I have a spark dataframe like this:
+------+--------+--------------+--------------------+
| dbn| boro|total_students| sBus|
+------+--------+--------------+--------------------+
|17K548|Brooklyn| 399|[B41, B43, B44-SB...|
|09X543| Bronx| 378|[Bx13, Bx15, Bx17...|
|09X327| Bronx| 543|[Bx1, Bx11, Bx13,...|
+------+--------+--------------+--------------------+
How do I flattern it so that each row is copied for each for each element in sBus, and sBus will be a normal string column?

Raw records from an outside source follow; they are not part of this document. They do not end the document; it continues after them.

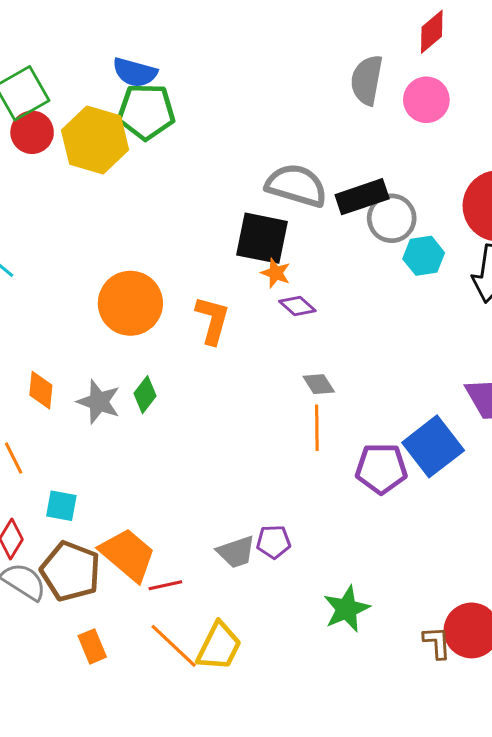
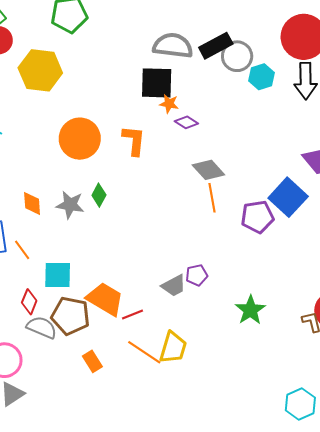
yellow hexagon: (95, 140) -> (40, 70), moved
gray diamond: (319, 384) -> (208, 170), size x1.5
cyan square: (61, 506) -> (58, 275), size x1.4

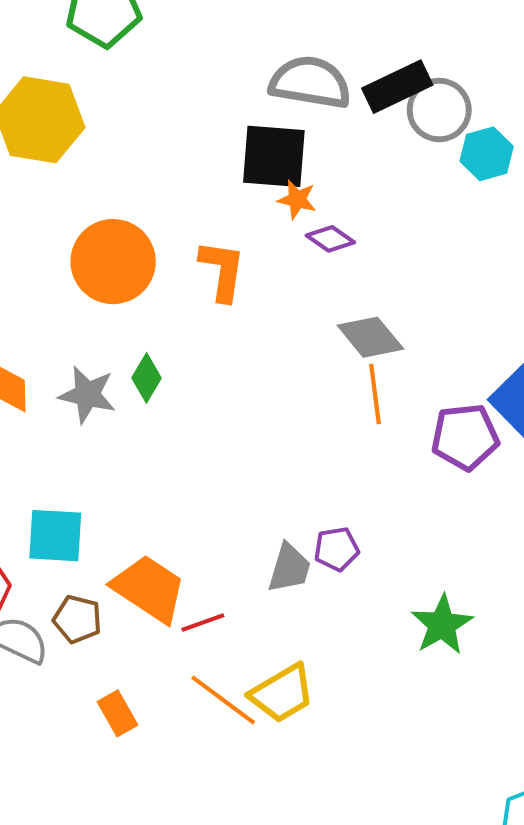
gray trapezoid: (174, 286) -> (289, 568), turned -48
brown pentagon: (70, 316) -> (77, 619), size x0.6
yellow trapezoid: (173, 348) -> (282, 693), turned 40

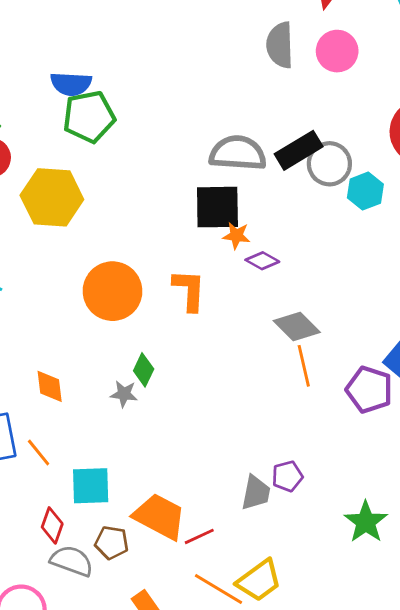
gray star: (87, 395) -> (124, 394), moved, size x0.7
purple pentagon: (465, 437) -> (369, 390), turned 30

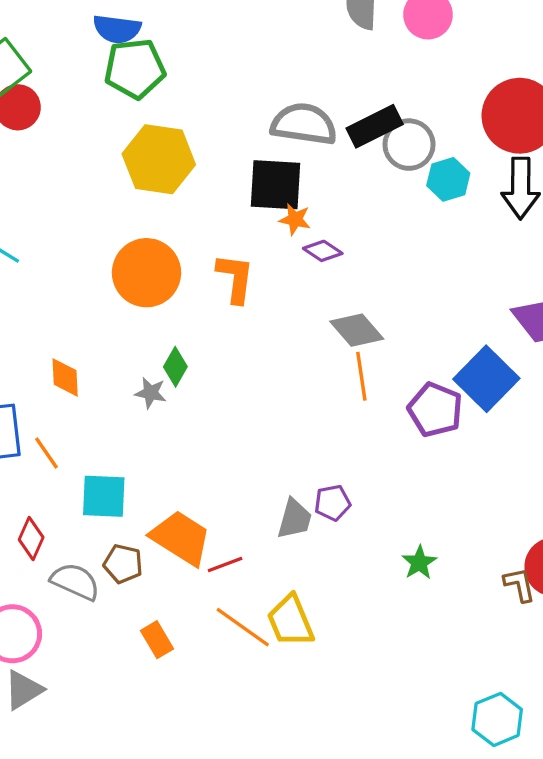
yellow hexagon: (52, 197) -> (159, 159), moved
green star: (366, 522) -> (419, 563), size x0.7
red diamond: (52, 525) -> (31, 538), moved
yellow trapezoid: (259, 581) -> (291, 621), turned 99

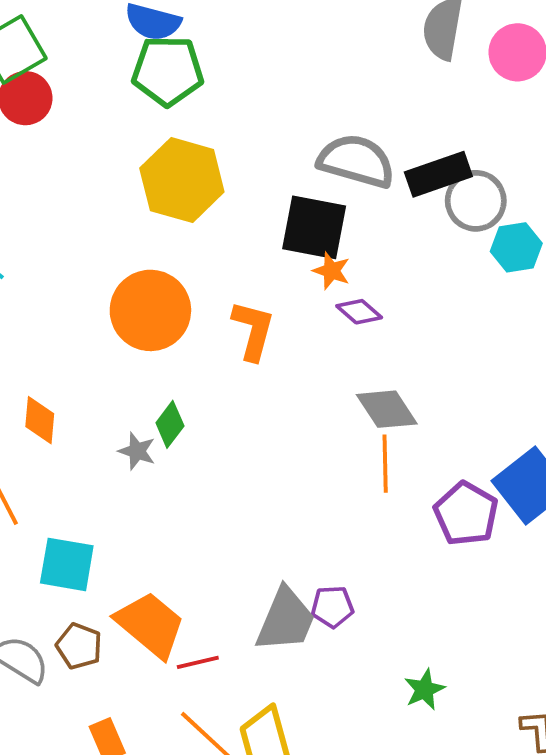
gray trapezoid: (295, 519) -> (286, 620), size x1.4

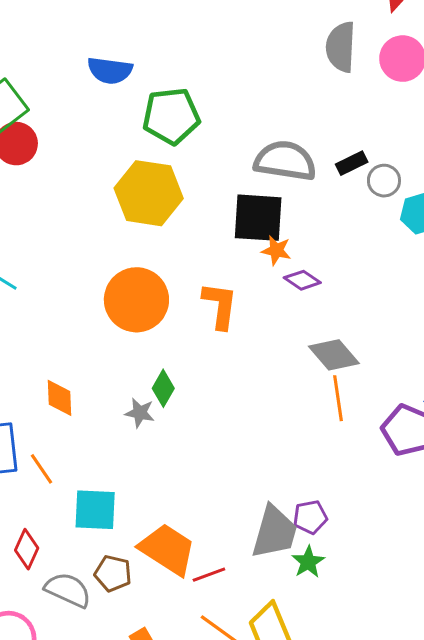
green pentagon: (168, 71) -> (171, 116), moved
black rectangle: (438, 174) -> (352, 163), size x0.6
gray circle: (476, 201) -> (384, 181), size x0.7
green star: (424, 690) -> (308, 562), moved

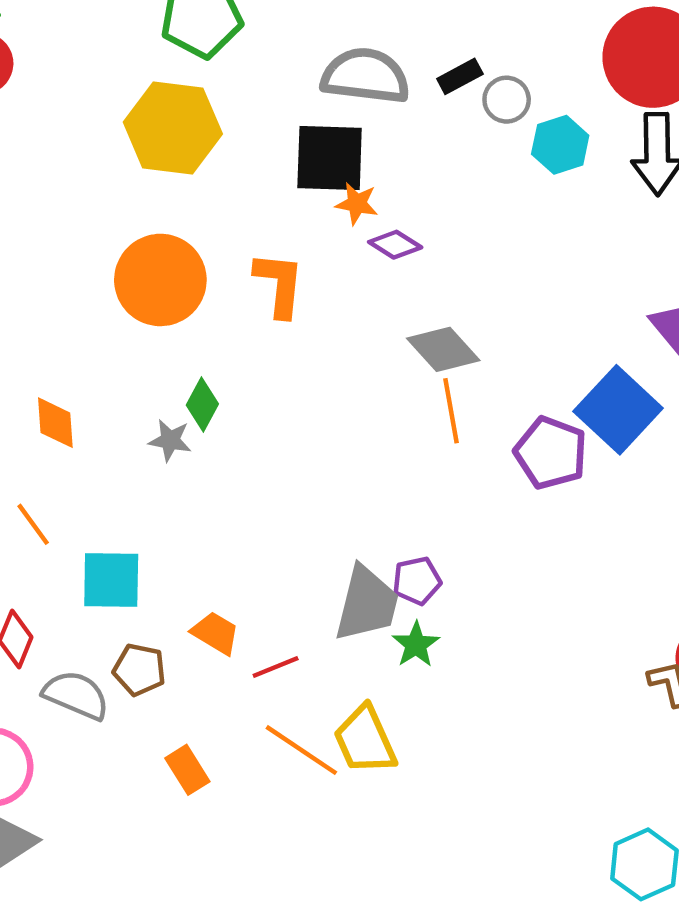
orange trapezoid: (167, 549) -> (216, 633), size x0.6

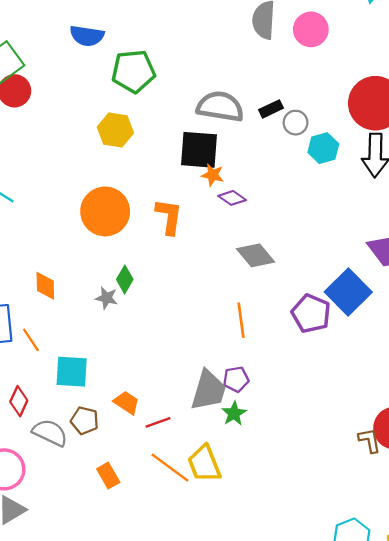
yellow hexagon: (173, 128) -> (115, 130), size x0.7
orange line: (451, 411) -> (241, 320), moved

So that result would be like this:
+------+--------+--------------+--------------------+
| dbn| boro|total_students| sBus|
+------+--------+--------------+--------------------+
|17K548|Brooklyn| 399| B41 |
|17K548|Brooklyn| 399| B43 |
|17K548|Brooklyn| 399| B44-SB |
+------+--------+--------------+--------------------+
and so on...
I can't think of a way to do this without turning it into an RDD.
# convert df to rdd
rdd = df.rdd
def extract(row, key):
"""Takes dictionary and key, returns tuple of (dict w/o key, dict[key])."""
_dict = row.asDict()
_list = _dict[key]
del _dict[key]
return (_dict, _list)
def add_to_dict(_dict, key, value):
_dict[key] = value
return _dict
# preserve rest of values in key, put list to flatten in value
rdd = rdd.map(lambda x: extract(x, 'sBus'))
# make a row for each item in value
rdd = rdd.flatMapValues(lambda x: x)
# add flattened value back into dictionary
rdd = rdd.map(lambda x: add_to_dict(x[0], 'sBus', x[1]))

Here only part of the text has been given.